● DATA SECTION:
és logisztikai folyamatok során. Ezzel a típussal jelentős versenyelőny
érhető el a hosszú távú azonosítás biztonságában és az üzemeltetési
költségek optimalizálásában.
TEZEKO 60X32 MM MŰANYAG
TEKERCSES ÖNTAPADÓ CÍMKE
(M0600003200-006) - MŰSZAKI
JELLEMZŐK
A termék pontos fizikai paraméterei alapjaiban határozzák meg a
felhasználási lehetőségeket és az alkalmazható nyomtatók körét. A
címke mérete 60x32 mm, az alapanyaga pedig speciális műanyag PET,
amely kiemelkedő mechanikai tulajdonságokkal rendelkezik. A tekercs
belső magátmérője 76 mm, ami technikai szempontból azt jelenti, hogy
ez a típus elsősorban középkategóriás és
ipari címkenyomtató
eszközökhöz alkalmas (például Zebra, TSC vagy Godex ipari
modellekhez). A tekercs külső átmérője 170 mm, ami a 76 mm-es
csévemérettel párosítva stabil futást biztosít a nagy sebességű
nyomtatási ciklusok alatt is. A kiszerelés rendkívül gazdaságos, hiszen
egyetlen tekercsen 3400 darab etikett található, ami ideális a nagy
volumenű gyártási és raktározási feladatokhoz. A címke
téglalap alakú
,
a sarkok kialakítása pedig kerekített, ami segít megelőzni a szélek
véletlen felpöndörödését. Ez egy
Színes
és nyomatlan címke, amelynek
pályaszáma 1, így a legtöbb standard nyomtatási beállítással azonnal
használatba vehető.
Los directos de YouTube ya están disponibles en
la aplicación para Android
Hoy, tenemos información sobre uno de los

● EXERCISE:
Please print the material again in full, exactly as it is.

● RESPONSE TO THIS TASK:
és logisztikai folyamatok során. Ezzel a típussal jelentős versenyelőny
érhető el a hosszú távú azonosítás biztonságában és az üzemeltetési
költségek optimalizálásában.
TEZEKO 60X32 MM MŰANYAG
TEKERCSES ÖNTAPADÓ CÍMKE
(M0600003200-006) - MŰSZAKI
JELLEMZŐK
A termék pontos fizikai paraméterei alapjaiban határozzák meg a
felhasználási lehetőségeket és az alkalmazható nyomtatók körét. A
címke mérete 60x32 mm, az alapanyaga pedig speciális műanyag PET,
amely kiemelkedő mechanikai tulajdonságokkal rendelkezik. A tekercs
belső magátmérője 76 mm, ami technikai szempontból azt jelenti, hogy
ez a típus elsősorban középkategóriás és
ipari címkenyomtató
eszközökhöz alkalmas (például Zebra, TSC vagy Godex ipari
modellekhez). A tekercs külső átmérője 170 mm, ami a 76 mm-es
csévemérettel párosítva stabil futást biztosít a nagy sebességű
nyomtatási ciklusok alatt is. A kiszerelés rendkívül gazdaságos, hiszen
egyetlen tekercsen 3400 darab etikett található, ami ideális a nagy
volumenű gyártási és raktározási feladatokhoz. A címke
téglalap alakú
,
a sarkok kialakítása pedig kerekített, ami segít megelőzni a szélek
véletlen felpöndörödését. Ez egy
Színes
és nyomatlan címke, amelynek
pályaszáma 1, így a legtöbb standard nyomtatási beállítással azonnal
használatba vehető.
Los directos de YouTube ya están disponibles en
la aplicación para Android
Hoy, tenemos información sobre uno de los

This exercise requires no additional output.